Ducks belong to many subfamilies, which also include swans and geese, but there is some debate and changing family groups for some species.
Ducks are omnivores and eat both plants and animals, especially insects, crustaceans, and small fish. They will eat plants both in the water and on land.
Ducks have hard pointed structures called lamellae around the edge of their beaks that look with teeth which they use to grasp vegetation and filter food through the water.
Male ducks are called drakes, and they are more colorful than females. Female ducks are either called ducks or hens. All domesticated ducks are descended from the mallard.
This guide will help you identify the types of ducks spotted in Arizona that are classed as regularly occurring according to avibase and the American Birding Association and uses data collected from bird watchers on ebird to give real information about when these birds can be spotted.

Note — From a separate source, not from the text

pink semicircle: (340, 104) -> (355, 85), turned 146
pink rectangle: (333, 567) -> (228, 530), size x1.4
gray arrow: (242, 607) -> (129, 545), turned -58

Ducks in Arizona all year: Mallard, Cinnamon Teal, Mexican Duck, Wood Duck, Redhead
Ducks in Arizona in summer: Black-bellied Whistling-Duck
Ducks in Arizona in winter: Northern Shoveler, American Wigeon, Green-winged Teal, Gadwall, Northern Pintail, Ruddy Duck, Ring-necked Duck, Bufflehead, Lesser Scaup, Canvasback, Common Merganser, Common Goldeneye, Hooded Merganser, Red-breasted Merganser, White-winged Scoter
Ducks in Arizona during migration: Blue-winged Teal
Types Of Ducks In Arizona:
There are 10 types of dabbling ducks, 6 types of diving ducks, and 5 types of sea ducks that have been spotted in Alabama.
Dabbling Ducks (10 Species)
Dabbling ducks are freshwater ducks that feed on the surface of the water or by tipping up with their heads into the water and their rears into the air.

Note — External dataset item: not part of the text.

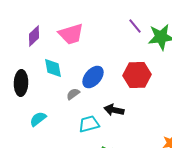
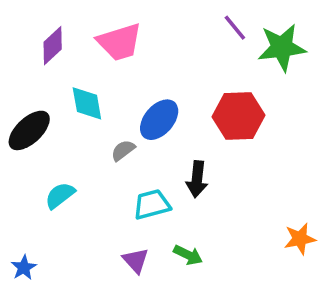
black ellipse: (21, 83) -> (29, 130), turned 45
black arrow: (114, 110) -> (197, 179), turned -96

They sweep their heads from side to side while taking small ‘bites’ or ‘nibbles’ of the water to filter out plants. They also feed on land for seeds and grain or insects.
There is still some debate about whether some of these ducks should be included in a different subfamily, and these include Wood Ducks, Mandarin Ducks, and Muscovy Ducks.

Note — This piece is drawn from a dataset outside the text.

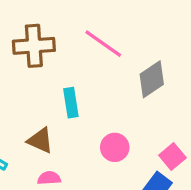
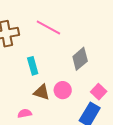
gray diamond: (152, 79) -> (80, 59), moved
brown triangle: (40, 141) -> (42, 92), moved

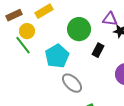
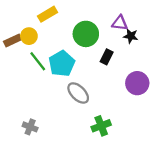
brown rectangle: (14, 15) -> (13, 40), moved
green line: (23, 45) -> (38, 61), moved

Mallards are regularly spotted in Arizona all year. They are recorded in 9% of summer and 15% of winter checklists submitted by bird watchers for the state.
Mallards are large ducks, and the males have striking green heads. They also have bright yellow bills and gray bodies with brown breasts and black towards the tail. They have a curl of tail feathers and a blue patch on the wings bordered with white which is called a speculum.
Females and juveniles are mottled brown with orange bills but still have the blue speculum.
Length: 19.7 – 25.6 in (50 – 65 cm)
Weight: 35.3 – 45.9 oz (1000 – 1300 g)
Wingspan: 32.3 – 37.4 in (82 – 95 cm)
Mallards remain all year in most of the lower 48 and the western coast of Canada and Alaska. Those that breed in Canada and Alaska head south to the southern United States and northern Mexico.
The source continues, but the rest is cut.